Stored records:
•••
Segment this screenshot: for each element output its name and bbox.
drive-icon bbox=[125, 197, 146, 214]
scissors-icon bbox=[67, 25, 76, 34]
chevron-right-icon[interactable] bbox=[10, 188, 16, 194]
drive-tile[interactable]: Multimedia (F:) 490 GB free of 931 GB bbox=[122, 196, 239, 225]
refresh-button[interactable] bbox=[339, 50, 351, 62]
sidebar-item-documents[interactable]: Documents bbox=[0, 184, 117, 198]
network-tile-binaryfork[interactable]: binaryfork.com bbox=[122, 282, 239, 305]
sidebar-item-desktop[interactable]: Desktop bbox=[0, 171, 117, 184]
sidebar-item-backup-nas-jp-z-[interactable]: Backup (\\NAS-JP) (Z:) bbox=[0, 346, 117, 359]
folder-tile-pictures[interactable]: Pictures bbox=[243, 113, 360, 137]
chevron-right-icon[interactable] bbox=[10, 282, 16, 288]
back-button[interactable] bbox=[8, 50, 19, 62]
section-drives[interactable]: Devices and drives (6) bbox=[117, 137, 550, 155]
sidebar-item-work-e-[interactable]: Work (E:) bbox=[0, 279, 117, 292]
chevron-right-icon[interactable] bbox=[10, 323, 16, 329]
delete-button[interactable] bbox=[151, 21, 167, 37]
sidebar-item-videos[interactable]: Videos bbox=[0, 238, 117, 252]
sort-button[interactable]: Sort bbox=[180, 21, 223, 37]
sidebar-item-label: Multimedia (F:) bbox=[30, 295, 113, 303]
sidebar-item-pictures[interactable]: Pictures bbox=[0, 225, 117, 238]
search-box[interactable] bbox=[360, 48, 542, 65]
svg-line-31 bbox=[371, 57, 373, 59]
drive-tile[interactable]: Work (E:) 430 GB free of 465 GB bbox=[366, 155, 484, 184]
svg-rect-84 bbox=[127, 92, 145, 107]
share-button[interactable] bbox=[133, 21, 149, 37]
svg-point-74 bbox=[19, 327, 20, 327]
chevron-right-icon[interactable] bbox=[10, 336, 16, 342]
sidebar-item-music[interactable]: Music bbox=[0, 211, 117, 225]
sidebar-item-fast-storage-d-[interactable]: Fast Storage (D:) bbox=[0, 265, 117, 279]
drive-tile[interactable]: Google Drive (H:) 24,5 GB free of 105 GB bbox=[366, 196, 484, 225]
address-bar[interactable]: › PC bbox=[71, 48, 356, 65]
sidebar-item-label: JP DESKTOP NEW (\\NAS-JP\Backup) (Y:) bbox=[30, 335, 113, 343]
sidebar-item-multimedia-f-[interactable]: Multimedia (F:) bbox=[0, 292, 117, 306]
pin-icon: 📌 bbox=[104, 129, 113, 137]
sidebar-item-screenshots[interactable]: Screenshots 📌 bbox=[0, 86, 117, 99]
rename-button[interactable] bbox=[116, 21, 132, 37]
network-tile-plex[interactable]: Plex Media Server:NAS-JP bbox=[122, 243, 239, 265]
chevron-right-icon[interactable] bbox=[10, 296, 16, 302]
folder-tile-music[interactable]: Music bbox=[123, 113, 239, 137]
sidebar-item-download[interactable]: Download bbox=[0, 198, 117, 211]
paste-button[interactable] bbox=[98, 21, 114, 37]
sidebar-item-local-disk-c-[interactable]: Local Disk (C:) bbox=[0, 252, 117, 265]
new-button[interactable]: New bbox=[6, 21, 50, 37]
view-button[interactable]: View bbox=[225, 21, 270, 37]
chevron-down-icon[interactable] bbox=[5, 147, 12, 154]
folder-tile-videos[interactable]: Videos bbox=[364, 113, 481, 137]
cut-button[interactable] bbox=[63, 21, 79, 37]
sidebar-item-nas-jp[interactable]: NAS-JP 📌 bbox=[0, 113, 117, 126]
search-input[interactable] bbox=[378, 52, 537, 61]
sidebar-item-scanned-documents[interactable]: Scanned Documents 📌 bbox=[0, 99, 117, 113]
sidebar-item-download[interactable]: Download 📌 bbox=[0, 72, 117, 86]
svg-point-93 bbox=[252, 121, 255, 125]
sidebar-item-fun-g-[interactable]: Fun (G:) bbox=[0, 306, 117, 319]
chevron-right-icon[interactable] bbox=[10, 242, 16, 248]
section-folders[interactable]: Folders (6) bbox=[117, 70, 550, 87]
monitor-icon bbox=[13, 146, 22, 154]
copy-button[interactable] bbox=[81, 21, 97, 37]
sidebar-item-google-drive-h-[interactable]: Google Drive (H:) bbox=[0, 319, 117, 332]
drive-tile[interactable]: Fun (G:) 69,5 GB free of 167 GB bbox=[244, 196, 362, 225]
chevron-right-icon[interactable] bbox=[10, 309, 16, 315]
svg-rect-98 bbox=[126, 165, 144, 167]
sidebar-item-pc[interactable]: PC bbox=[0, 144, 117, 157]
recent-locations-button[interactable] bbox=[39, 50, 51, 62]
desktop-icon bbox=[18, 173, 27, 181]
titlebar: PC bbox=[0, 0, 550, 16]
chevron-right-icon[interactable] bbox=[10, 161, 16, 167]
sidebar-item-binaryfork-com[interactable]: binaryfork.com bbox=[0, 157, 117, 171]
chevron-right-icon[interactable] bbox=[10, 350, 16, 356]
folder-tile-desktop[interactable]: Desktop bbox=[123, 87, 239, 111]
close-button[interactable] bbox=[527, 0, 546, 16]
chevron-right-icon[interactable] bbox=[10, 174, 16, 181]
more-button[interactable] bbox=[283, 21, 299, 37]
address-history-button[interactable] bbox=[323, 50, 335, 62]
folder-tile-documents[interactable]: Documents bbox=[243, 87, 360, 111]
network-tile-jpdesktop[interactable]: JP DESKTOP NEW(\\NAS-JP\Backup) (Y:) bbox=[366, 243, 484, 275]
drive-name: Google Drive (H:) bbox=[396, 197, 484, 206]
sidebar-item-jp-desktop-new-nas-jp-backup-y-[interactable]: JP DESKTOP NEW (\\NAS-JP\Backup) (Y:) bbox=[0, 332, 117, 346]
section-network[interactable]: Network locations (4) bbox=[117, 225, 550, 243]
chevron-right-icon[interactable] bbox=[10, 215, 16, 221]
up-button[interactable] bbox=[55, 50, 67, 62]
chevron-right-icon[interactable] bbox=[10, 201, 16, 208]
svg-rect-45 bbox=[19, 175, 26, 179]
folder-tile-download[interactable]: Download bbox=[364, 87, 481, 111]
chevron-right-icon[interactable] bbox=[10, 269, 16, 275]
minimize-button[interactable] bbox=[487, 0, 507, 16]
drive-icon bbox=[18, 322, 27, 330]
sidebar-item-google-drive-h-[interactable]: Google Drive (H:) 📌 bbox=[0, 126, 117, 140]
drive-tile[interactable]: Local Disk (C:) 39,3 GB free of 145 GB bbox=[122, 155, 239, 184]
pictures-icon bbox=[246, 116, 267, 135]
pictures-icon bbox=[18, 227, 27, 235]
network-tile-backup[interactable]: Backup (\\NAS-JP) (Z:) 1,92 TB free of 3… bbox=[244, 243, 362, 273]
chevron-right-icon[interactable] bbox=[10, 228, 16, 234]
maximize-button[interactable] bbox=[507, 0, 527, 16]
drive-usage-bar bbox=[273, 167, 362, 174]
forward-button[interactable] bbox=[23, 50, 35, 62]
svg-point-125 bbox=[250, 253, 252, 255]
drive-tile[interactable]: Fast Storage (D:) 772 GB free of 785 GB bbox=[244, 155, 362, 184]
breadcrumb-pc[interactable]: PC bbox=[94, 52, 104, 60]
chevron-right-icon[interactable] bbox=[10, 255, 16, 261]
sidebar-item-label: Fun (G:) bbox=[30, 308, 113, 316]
•••
= What this task involves =
Retype the data exactly.

= Written solution =
Segment this screenshot: for each element output its name and bbox.
drive-icon bbox=[125, 197, 146, 214]
scissors-icon bbox=[67, 25, 76, 34]
chevron-right-icon[interactable] bbox=[10, 188, 16, 194]
drive-tile[interactable]: Multimedia (F:) 490 GB free of 931 GB bbox=[122, 196, 239, 225]
refresh-button[interactable] bbox=[339, 50, 351, 62]
sidebar-item-documents[interactable]: Documents bbox=[0, 184, 117, 198]
network-tile-binaryfork[interactable]: binaryfork.com bbox=[122, 282, 239, 305]
sidebar-item-desktop[interactable]: Desktop bbox=[0, 171, 117, 184]
sidebar-item-backup-nas-jp-z-[interactable]: Backup (\\NAS-JP) (Z:) bbox=[0, 346, 117, 359]
folder-tile-pictures[interactable]: Pictures bbox=[243, 113, 360, 137]
chevron-right-icon[interactable] bbox=[10, 282, 16, 288]
back-button[interactable] bbox=[8, 50, 19, 62]
section-drives[interactable]: Devices and drives (6) bbox=[117, 137, 550, 155]
sidebar-item-work-e-[interactable]: Work (E:) bbox=[0, 279, 117, 292]
chevron-right-icon[interactable] bbox=[10, 323, 16, 329]
delete-button[interactable] bbox=[151, 21, 167, 37]
sidebar-item-videos[interactable]: Videos bbox=[0, 238, 117, 252]
sort-button[interactable]: Sort bbox=[180, 21, 223, 37]
sidebar-item-label: Multimedia (F:) bbox=[30, 295, 113, 303]
sidebar-item-pictures[interactable]: Pictures bbox=[0, 225, 117, 238]
search-box[interactable] bbox=[360, 48, 542, 65]
svg-line-31 bbox=[371, 57, 373, 59]
drive-tile[interactable]: Work (E:) 430 GB free of 465 GB bbox=[366, 155, 484, 184]
svg-rect-84 bbox=[127, 92, 145, 107]
share-button[interactable] bbox=[133, 21, 149, 37]
svg-point-74 bbox=[19, 327, 20, 327]
chevron-right-icon[interactable] bbox=[10, 336, 16, 342]
sidebar-item-music[interactable]: Music bbox=[0, 211, 117, 225]
sidebar-item-fast-storage-d-[interactable]: Fast Storage (D:) bbox=[0, 265, 117, 279]
drive-tile[interactable]: Google Drive (H:) 24,5 GB free of 105 GB bbox=[366, 196, 484, 225]
address-bar[interactable]: › PC bbox=[71, 48, 356, 65]
sidebar-item-label: JP DESKTOP NEW (\\NAS-JP\Backup) (Y:) bbox=[30, 335, 113, 343]
sidebar-item-multimedia-f-[interactable]: Multimedia (F:) bbox=[0, 292, 117, 306]
pin-icon: 📌 bbox=[104, 129, 113, 137]
sidebar-item-screenshots[interactable]: Screenshots 📌 bbox=[0, 86, 117, 99]
rename-button[interactable] bbox=[116, 21, 132, 37]
network-tile-plex[interactable]: Plex Media Server:NAS-JP bbox=[122, 243, 239, 265]
chevron-right-icon[interactable] bbox=[10, 296, 16, 302]
folder-tile-music[interactable]: Music bbox=[123, 113, 239, 137]
sidebar-item-download[interactable]: Download bbox=[0, 198, 117, 211]
paste-button[interactable] bbox=[98, 21, 114, 37]
sidebar-item-local-disk-c-[interactable]: Local Disk (C:) bbox=[0, 252, 117, 265]
new-button[interactable]: New bbox=[6, 21, 50, 37]
view-button[interactable]: View bbox=[225, 21, 270, 37]
chevron-down-icon[interactable] bbox=[5, 147, 12, 154]
folder-tile-videos[interactable]: Videos bbox=[364, 113, 481, 137]
cut-button[interactable] bbox=[63, 21, 79, 37]
sidebar-item-nas-jp[interactable]: NAS-JP 📌 bbox=[0, 113, 117, 126]
search-input[interactable] bbox=[378, 52, 537, 61]
sidebar-item-scanned-documents[interactable]: Scanned Documents 📌 bbox=[0, 99, 117, 113]
sidebar-item-download[interactable]: Download 📌 bbox=[0, 72, 117, 86]
svg-point-93 bbox=[252, 121, 255, 125]
sidebar-item-fun-g-[interactable]: Fun (G:) bbox=[0, 306, 117, 319]
chevron-right-icon[interactable] bbox=[10, 242, 16, 248]
section-folders[interactable]: Folders (6) bbox=[117, 70, 550, 87]
monitor-icon bbox=[13, 146, 22, 154]
copy-button[interactable] bbox=[81, 21, 97, 37]
sidebar-item-google-drive-h-[interactable]: Google Drive (H:) bbox=[0, 319, 117, 332]
drive-tile[interactable]: Fun (G:) 69,5 GB free of 167 GB bbox=[244, 196, 362, 225]
chevron-right-icon[interactable] bbox=[10, 309, 16, 315]
svg-rect-98 bbox=[126, 165, 144, 167]
sidebar-item-pc[interactable]: PC bbox=[0, 144, 117, 157]
recent-locations-button[interactable] bbox=[39, 50, 51, 62]
desktop-icon bbox=[18, 173, 27, 181]
titlebar: PC bbox=[0, 0, 550, 16]
chevron-right-icon[interactable] bbox=[10, 161, 16, 167]
sidebar-item-binaryfork-com[interactable]: binaryfork.com bbox=[0, 157, 117, 171]
chevron-right-icon[interactable] bbox=[10, 350, 16, 356]
folder-tile-desktop[interactable]: Desktop bbox=[123, 87, 239, 111]
close-button[interactable] bbox=[527, 0, 546, 16]
chevron-right-icon[interactable] bbox=[10, 174, 16, 181]
more-button[interactable] bbox=[283, 21, 299, 37]
address-history-button[interactable] bbox=[323, 50, 335, 62]
folder-tile-documents[interactable]: Documents bbox=[243, 87, 360, 111]
network-tile-jpdesktop[interactable]: JP DESKTOP NEW(\\NAS-JP\Backup) (Y:) bbox=[366, 243, 484, 275]
drive-name: Google Drive (H:) bbox=[396, 197, 484, 206]
sidebar-item-jp-desktop-new-nas-jp-backup-y-[interactable]: JP DESKTOP NEW (\\NAS-JP\Backup) (Y:) bbox=[0, 332, 117, 346]
section-network[interactable]: Network locations (4) bbox=[117, 225, 550, 243]
chevron-right-icon[interactable] bbox=[10, 215, 16, 221]
up-button[interactable] bbox=[55, 50, 67, 62]
chevron-right-icon[interactable] bbox=[10, 201, 16, 208]
svg-rect-45 bbox=[19, 175, 26, 179]
folder-tile-download[interactable]: Download bbox=[364, 87, 481, 111]
chevron-right-icon[interactable] bbox=[10, 269, 16, 275]
minimize-button[interactable] bbox=[487, 0, 507, 16]
drive-icon bbox=[18, 322, 27, 330]
sidebar-item-google-drive-h-[interactable]: Google Drive (H:) 📌 bbox=[0, 126, 117, 140]
drive-tile[interactable]: Local Disk (C:) 39,3 GB free of 145 GB bbox=[122, 155, 239, 184]
pictures-icon bbox=[246, 116, 267, 135]
pictures-icon bbox=[18, 227, 27, 235]
network-tile-backup[interactable]: Backup (\\NAS-JP) (Z:) 1,92 TB free of 3… bbox=[244, 243, 362, 273]
chevron-right-icon[interactable] bbox=[10, 228, 16, 234]
maximize-button[interactable] bbox=[507, 0, 527, 16]
drive-usage-bar bbox=[273, 167, 362, 174]
forward-button[interactable] bbox=[23, 50, 35, 62]
svg-point-125 bbox=[250, 253, 252, 255]
drive-tile[interactable]: Fast Storage (D:) 772 GB free of 785 GB bbox=[244, 155, 362, 184]
breadcrumb-pc[interactable]: PC bbox=[94, 52, 104, 60]
chevron-right-icon[interactable] bbox=[10, 255, 16, 261]
sidebar-item-label: Fun (G:) bbox=[30, 308, 113, 316]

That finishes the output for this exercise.